### Semantic Search Demonstration
The following code demonstrates semantic search by using embeddings and cosign similarity. 

The following code reads a csv that contains ChatGPT generated (fake) student memoirs. Each row represents a memoir.

For every memoir we generate an embedding vector which is then used later to compare similarity towards a search term.

In [41]:
import openai
import pandas as pd
import os

from openai.embeddings_utils import get_embedding

from dotenv import load_dotenv
load_dotenv()

openai.api_key = os.environ.get("OPENAI_API_KEY")

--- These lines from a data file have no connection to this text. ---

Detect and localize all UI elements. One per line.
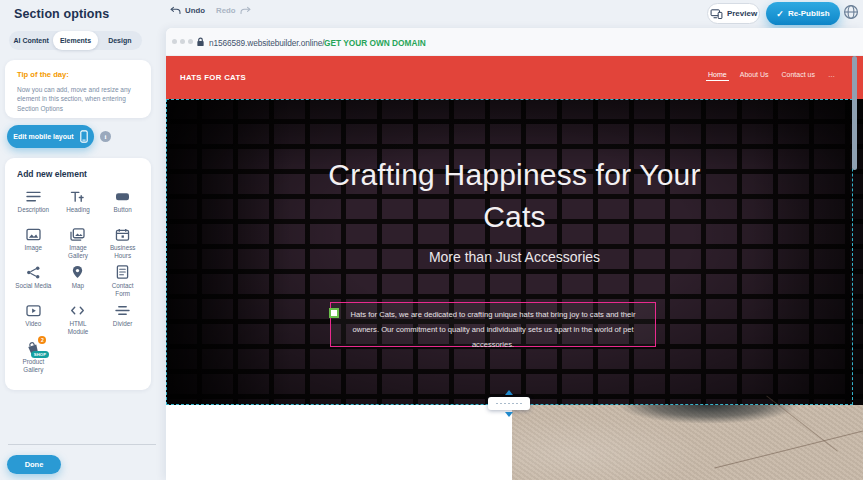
element-label: Business Hours [108, 244, 138, 260]
add-panel-title: Add new element [17, 169, 87, 179]
element-tile-html-module[interactable]: HTML Module [56, 301, 101, 339]
get-domain-link[interactable]: GET YOUR OWN DOMAIN [324, 38, 426, 48]
section-height-resize-handle[interactable] [488, 390, 530, 420]
add-new-element-panel: Add new element Description Heading Butt… [5, 158, 151, 390]
check-icon: ✓ [776, 9, 784, 19]
edit-mobile-layout-button[interactable]: Edit mobile layout [7, 125, 94, 148]
sidebar-tabbar: AI Content Elements Design [9, 31, 142, 50]
site-logo[interactable]: HATS FOR CATS [180, 73, 246, 82]
hero-heading[interactable]: Crafting Happiness for Your Cats [315, 154, 715, 238]
nav-item-home[interactable]: Home [708, 71, 727, 81]
page-title: Section options [14, 7, 109, 21]
tip-title: Tip of the day: [17, 70, 139, 79]
sidebar-divider [8, 444, 156, 445]
calendar-icon [115, 227, 130, 241]
element-label: Divider [113, 320, 133, 328]
nav-item-about[interactable]: About Us [740, 71, 769, 81]
site-url[interactable]: n1566589.websitebuilder.online/ [209, 38, 324, 48]
element-tile-video[interactable]: Video [11, 301, 56, 339]
window-dot-icon [172, 39, 177, 44]
element-grid: Description Heading Button Image [11, 187, 145, 377]
carpet-seam [714, 426, 863, 468]
image-icon [26, 227, 41, 241]
arrow-up-icon [505, 390, 513, 395]
preview-scrollbar[interactable] [852, 56, 857, 170]
element-tile-contact-form[interactable]: Contact Form [100, 263, 145, 301]
tip-body: Now you can add, move and resize any ele… [17, 85, 143, 113]
phone-icon [80, 130, 88, 143]
element-tile-map[interactable]: Map [56, 263, 101, 301]
lock-icon [196, 37, 205, 47]
nav-more-icon[interactable]: … [828, 71, 835, 81]
divider-icon [115, 303, 130, 317]
hero-section[interactable]: Crafting Happiness for Your Cats More th… [166, 99, 863, 405]
new-count-badge: 2 [38, 336, 46, 344]
site-nav: Home About Us Contact us … [708, 71, 835, 81]
tab-design[interactable]: Design [98, 31, 142, 50]
redo-icon [240, 6, 251, 15]
element-tile-image-gallery[interactable]: Image Gallery [56, 225, 101, 263]
preview-button[interactable]: Preview [707, 3, 760, 24]
site-preview-window: n1566589.websitebuilder.online/ GET YOUR… [166, 28, 863, 480]
undo-label: Undo [185, 6, 205, 15]
tab-elements[interactable]: Elements [53, 31, 97, 50]
devices-icon [710, 9, 723, 19]
website-canvas: HATS FOR CATS Home About Us Contact us …… [166, 56, 863, 480]
element-tile-business-hours[interactable]: Business Hours [100, 225, 145, 263]
window-dot-icon [188, 39, 193, 44]
preview-label: Preview [727, 9, 757, 18]
tab-ai-content[interactable]: AI Content [9, 31, 53, 50]
code-icon [70, 303, 85, 317]
element-label: HTML Module [63, 320, 93, 336]
undo-icon [170, 6, 181, 15]
heading-icon [70, 189, 85, 203]
element-tile-button[interactable]: Button [100, 187, 145, 225]
element-label: Product Gallery [18, 358, 48, 374]
element-tile-heading[interactable]: Heading [56, 187, 101, 225]
map-pin-icon [71, 265, 84, 279]
undo-button[interactable]: Undo [170, 6, 205, 15]
element-label: Map [72, 282, 84, 290]
element-label: Image Gallery [63, 244, 93, 260]
resize-handle-icon[interactable] [329, 308, 339, 318]
element-label: Heading [66, 206, 89, 214]
form-icon [116, 265, 129, 279]
element-tile-divider[interactable]: Divider [100, 301, 145, 339]
element-tile-social-media[interactable]: Social Media [11, 263, 56, 301]
element-label: Button [114, 206, 132, 214]
window-dot-icon [180, 39, 185, 44]
browser-bar: n1566589.websitebuilder.online/ GET YOUR… [166, 28, 863, 56]
shop-bag-icon: 2 SHOP [26, 341, 40, 355]
redo-label: Redo [216, 6, 236, 15]
hero-subheading[interactable]: More than Just Accessories [315, 249, 715, 265]
language-globe-icon[interactable] [843, 4, 859, 20]
hero-paragraph: Hats for Cats, we are dedicated to craft… [341, 308, 645, 352]
element-tile-image[interactable]: Image [11, 225, 56, 263]
arrow-down-icon [505, 412, 513, 417]
element-label: Video [25, 320, 41, 328]
element-label: Image [25, 244, 43, 252]
info-icon[interactable]: i [100, 131, 111, 142]
element-label: Contact Form [108, 282, 138, 298]
edit-mobile-label: Edit mobile layout [13, 133, 73, 140]
element-tile-description[interactable]: Description [11, 187, 56, 225]
share-icon [26, 265, 41, 279]
site-header[interactable]: HATS FOR CATS Home About Us Contact us … [166, 56, 863, 99]
image-gallery-icon [70, 227, 85, 241]
republish-label: Re-Publish [788, 9, 830, 18]
selected-text-element[interactable]: Hats for Cats, we are dedicated to craft… [330, 302, 656, 347]
done-button[interactable]: Done [7, 455, 61, 474]
element-label: Description [18, 206, 50, 214]
element-tile-product-gallery[interactable]: 2 SHOP Product Gallery [11, 339, 56, 377]
button-icon [115, 189, 130, 203]
text-lines-icon [26, 189, 41, 203]
carpet-cat-image [512, 405, 863, 480]
drag-grip-icon [488, 397, 530, 410]
website-builder-app: Section options Undo Redo Preview ✓ Re-P… [0, 0, 863, 480]
nav-item-contact[interactable]: Contact us [782, 71, 815, 81]
tip-of-the-day-card: Tip of the day: Now you can add, move an… [5, 60, 151, 118]
redo-button[interactable]: Redo [216, 6, 251, 15]
video-icon [26, 303, 41, 317]
republish-button[interactable]: ✓ Re-Publish [766, 2, 840, 25]
shop-tag-badge: SHOP [31, 351, 50, 358]
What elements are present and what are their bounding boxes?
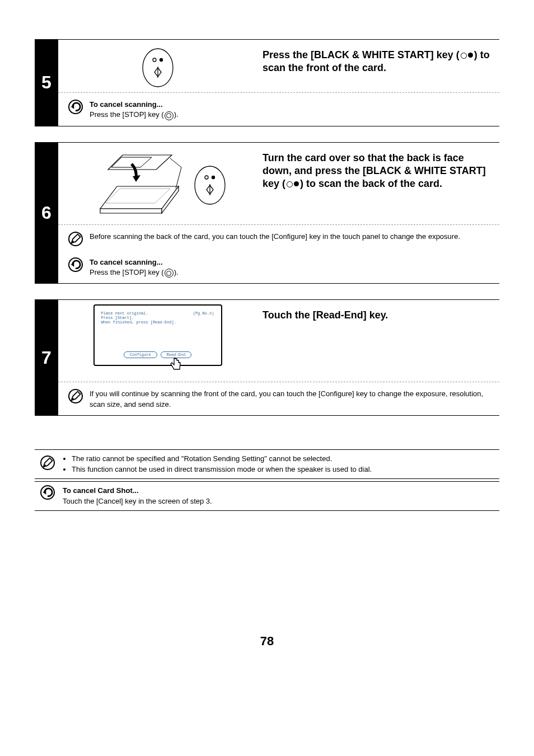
page-content: 5 Press the [BLACK & WHITE START] key ()… bbox=[35, 0, 499, 665]
svg-point-14 bbox=[211, 175, 214, 179]
stop-icon bbox=[165, 111, 174, 120]
page-number: 78 bbox=[35, 634, 499, 649]
undo-icon bbox=[40, 485, 55, 500]
step-number: 7 bbox=[35, 300, 58, 415]
bw-start-icon bbox=[461, 53, 473, 59]
pencil-icon bbox=[68, 232, 83, 246]
bw-start-icon bbox=[287, 181, 299, 187]
separator bbox=[58, 92, 499, 93]
undo-icon bbox=[68, 257, 83, 272]
cancel-text: Press the [STOP] key (). bbox=[90, 110, 179, 120]
hand-cursor-icon bbox=[168, 356, 183, 373]
step-7-title: Touch the [Read-End] key. bbox=[263, 304, 388, 322]
step-7: 7 Place next original. (Pg.No.x) Press [… bbox=[35, 299, 499, 415]
note-text: Before scanning the back of the card, yo… bbox=[90, 232, 460, 242]
info-bullet-1: The ratio cannot be specified and "Rotat… bbox=[72, 453, 372, 464]
cancel-heading: To cancel Card Shot... bbox=[63, 485, 212, 496]
separator bbox=[58, 224, 499, 225]
cancel-heading: To cancel scanning... bbox=[90, 257, 179, 267]
note-text: If you will continue by scanning the fro… bbox=[90, 389, 494, 409]
cancel-text: Press the [STOP] key (). bbox=[90, 267, 179, 278]
touch-panel-illustration: Place next original. (Pg.No.x) Press [St… bbox=[64, 304, 251, 366]
pencil-icon bbox=[68, 389, 83, 403]
svg-point-1 bbox=[153, 58, 156, 62]
cancel-heading: To cancel scanning... bbox=[90, 100, 179, 110]
svg-marker-5 bbox=[100, 209, 162, 213]
cancel-text: Touch the [Cancel] key in the screen of … bbox=[63, 496, 212, 507]
step-5: 5 Press the [BLACK & WHITE START] key ()… bbox=[35, 39, 499, 126]
stop-icon bbox=[165, 269, 174, 278]
svg-line-10 bbox=[170, 158, 181, 167]
scanner-illustration bbox=[64, 147, 251, 220]
cancel-note: To cancel scanning... Press the [STOP] k… bbox=[58, 252, 499, 284]
info-bullet-2: This function cannot be used in direct t… bbox=[72, 464, 372, 475]
info-note: Before scanning the back of the card, yo… bbox=[58, 229, 499, 252]
step-5-title: Press the [BLACK & WHITE START] key () t… bbox=[263, 44, 494, 75]
step-number: 6 bbox=[35, 143, 58, 284]
step-number: 5 bbox=[35, 40, 58, 126]
pencil-icon bbox=[40, 456, 55, 470]
cancel-note: To cancel scanning... Press the [STOP] k… bbox=[58, 97, 499, 126]
step-6: 6 bbox=[35, 142, 499, 284]
undo-icon bbox=[68, 100, 83, 114]
step-6-title: Turn the card over so that the back is f… bbox=[263, 147, 494, 191]
start-key-illustration bbox=[64, 44, 251, 88]
svg-point-2 bbox=[159, 58, 162, 62]
info-note: If you will continue by scanning the fro… bbox=[58, 387, 499, 415]
configure-button[interactable]: Configure bbox=[124, 351, 157, 358]
footer-info: The ratio cannot be specified and "Rotat… bbox=[35, 449, 499, 479]
svg-point-13 bbox=[205, 176, 208, 179]
svg-line-11 bbox=[176, 167, 181, 189]
footer-cancel: To cancel Card Shot... Touch the [Cancel… bbox=[35, 481, 499, 511]
separator bbox=[58, 382, 499, 382]
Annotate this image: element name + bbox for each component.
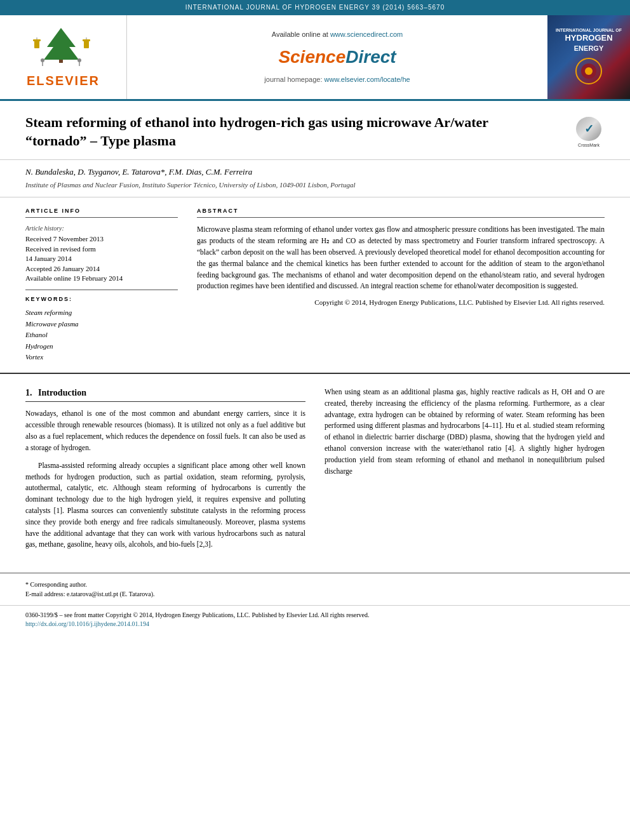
journal-header: ELSEVIER Available online at www.science…: [0, 15, 630, 101]
authors-section: N. Bundaleska, D. Tsyganov, E. Tatarova*…: [0, 160, 630, 197]
svg-rect-5: [84, 41, 89, 48]
article-available-online: Available online 19 February 2014: [25, 274, 178, 283]
keyword-ethanol: Ethanol: [25, 330, 178, 341]
article-info-header: Article Info: [25, 207, 178, 218]
article-history-group: Article history: Received 7 November 201…: [25, 224, 178, 283]
authors-line: N. Bundaleska, D. Tsyganov, E. Tatarova*…: [25, 166, 605, 178]
elsevier-logo-area: ELSEVIER: [0, 15, 127, 99]
article-history-label: Article history:: [25, 224, 178, 233]
keyword-microwave-plasma: Microwave plasma: [25, 319, 178, 330]
svg-point-14: [585, 67, 593, 75]
svg-point-8: [41, 58, 44, 62]
journal-top-bar: International Journal of Hydrogen Energy…: [0, 0, 630, 15]
section-title-text: Introduction: [38, 388, 86, 397]
journal-thumbnail-title: International Journal of HYDROGEN ENERGY: [556, 27, 622, 53]
article-main-title: Steam reforming of ethanol into hydrogen…: [25, 114, 502, 150]
keywords-section: Keywords: Steam reforming Microwave plas…: [25, 290, 178, 363]
elsevier-brand-text: ELSEVIER: [27, 72, 100, 90]
journal-citation: International Journal of Hydrogen Energy…: [185, 4, 445, 11]
abstract-copyright: Copyright © 2014, Hydrogen Energy Public…: [197, 297, 605, 308]
section-1-title: 1. Introduction: [25, 387, 305, 403]
abstract-column: Abstract Microwave plasma steam reformin…: [197, 207, 605, 363]
footnotes-section: * Corresponding author. E-mail address: …: [0, 573, 630, 605]
sciencedirect-area: Available online at www.sciencedirect.co…: [127, 15, 547, 99]
keyword-hydrogen: Hydrogen: [25, 341, 178, 352]
affiliation-line: Institute of Plasmas and Nuclear Fusion,…: [25, 180, 605, 190]
authors-names: N. Bundaleska, D. Tsyganov, E. Tatarova*…: [25, 167, 252, 177]
article-received: Received 7 November 2013: [25, 234, 178, 244]
corresponding-author-note: * Corresponding author.: [25, 580, 605, 589]
main-content: 1. Introduction Nowadays, ethanol is one…: [0, 374, 630, 570]
right-column: When using steam as an additional plasma…: [325, 387, 605, 557]
intro-paragraph-1: Nowadays, ethanol is one of the most com…: [25, 408, 305, 453]
keyword-steam-reforming: Steam reforming: [25, 307, 178, 319]
keywords-header: Keywords:: [25, 295, 178, 303]
issn-info: 0360-3199/$ – see front matter Copyright…: [25, 611, 605, 620]
crossmark-label: CrossMark: [578, 142, 600, 149]
doi-link: http://dx.doi.org/10.1016/j.ijhydene.201…: [25, 620, 605, 629]
right-intro-continuation: When using steam as an additional plasma…: [325, 387, 605, 477]
email-footnote: E-mail address: e.tatarova@ist.utl.pt (E…: [25, 589, 605, 599]
journal-homepage-url[interactable]: www.elsevier.com/locate/he: [325, 76, 410, 83]
journal-cover-graphic: [570, 55, 608, 87]
svg-rect-1: [33, 39, 41, 41]
article-title-section: Steam reforming of ethanol into hydrogen…: [0, 101, 630, 160]
intro-paragraph-2: Plasma-assisted reforming already occupi…: [25, 460, 305, 551]
elsevier-logo: ELSEVIER: [27, 25, 100, 90]
svg-point-10: [77, 58, 81, 62]
doi-url[interactable]: http://dx.doi.org/10.1016/j.ijhydene.201…: [25, 620, 149, 627]
bottom-bar: 0360-3199/$ – see front matter Copyright…: [0, 605, 630, 634]
svg-marker-4: [44, 28, 79, 60]
section-number: 1.: [25, 388, 32, 397]
article-revised-date: 14 January 2014: [25, 254, 178, 263]
article-accepted: Accepted 26 January 2014: [25, 264, 178, 274]
crossmark-badge[interactable]: ✓ CrossMark: [573, 117, 605, 149]
journal-thumbnail: International Journal of HYDROGEN ENERGY: [547, 15, 630, 99]
abstract-text: Microwave plasma steam reforming of etha…: [197, 224, 605, 308]
left-column: 1. Introduction Nowadays, ethanol is one…: [25, 387, 305, 557]
available-online-text: Available online at www.sciencedirect.co…: [272, 30, 403, 39]
svg-rect-0: [34, 41, 39, 48]
elsevier-tree-icon: [31, 25, 95, 69]
article-received-revised-label: Received in revised form: [25, 244, 178, 254]
keyword-vortex: Vortex: [25, 352, 178, 363]
abstract-header: Abstract: [197, 207, 605, 218]
crossmark-icon: ✓: [576, 117, 601, 141]
sciencedirect-url[interactable]: www.sciencedirect.com: [330, 30, 403, 38]
journal-homepage-text: journal homepage: www.elsevier.com/locat…: [264, 75, 410, 84]
article-meta-section: Article Info Article history: Received 7…: [0, 197, 630, 374]
sciencedirect-logo: ScienceDirect: [278, 44, 396, 69]
svg-rect-6: [83, 39, 90, 41]
article-info-column: Article Info Article history: Received 7…: [25, 207, 178, 363]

df = pd.read_csv('memoirs.csv')
df['embedding'] = df['text'].apply(lambda x: get_embedding(x, engine="text-embedding-ada-002"))
df.to_csv('word_embeddings.csv')

df

Unnamed: 0,text,embedding
0,"I wake up early, feeling exhausted from stayin...","[-0.0035102476831525564, -0.003641922259703278..."
1,I wake up feeling anxious about a test I have ...,"[-0.019288772717118263, 0.014115586876869202, ..."
2,"I wake up early, excited to go to school. In c...","[0.011736449785530567, 0.009439075365662575, 0..."
3,I wake up and feel a sense of dread about goin...,"[0.005431780591607094, -0.005482162348926067, ..."
4,I wake up early and have a healthy breakfast b...,"[0.0019850502721965313, 0.009323081001639366, ..."
5,I wake up late and barely make it to school on...,"[-0.0013890566769987345, 0.013013100251555443,..."
6,I wake up feeling grateful for another day. At...,"[0.0038523832336068153, -0.002531841630116105,..."
7,I wake up early and work out before heading to...,"[-0.008601831272244453, 0.007503862958401442, ..."


With embeddings created for each memoir, we can now compare each for similarity against a search embedding.

In [42]:
import pandas as pd
from openai.embeddings_utils import get_embedding, cosine_similarity

search_term_embedding = get_embedding('Which students are anxious and worried?', engine="text-embedding-ada-002")

df['similar'] = df.embedding.apply(lambda x: cosine_similarity(x, search_term_embedding))
sorted = df.sort_values('similar', ascending=False)
text = df.iloc[1]['text']

print("Most similar text: ", text)
sorted

Most similar text:  I wake up feeling anxious about a test I have later in the day. During classes, I can't focus on anything else, and I feel like I'm going to fail. After school, I go home and study for hours, even though I know it won't make a difference. In the evening, I cry myself to sleep, worried about my grades.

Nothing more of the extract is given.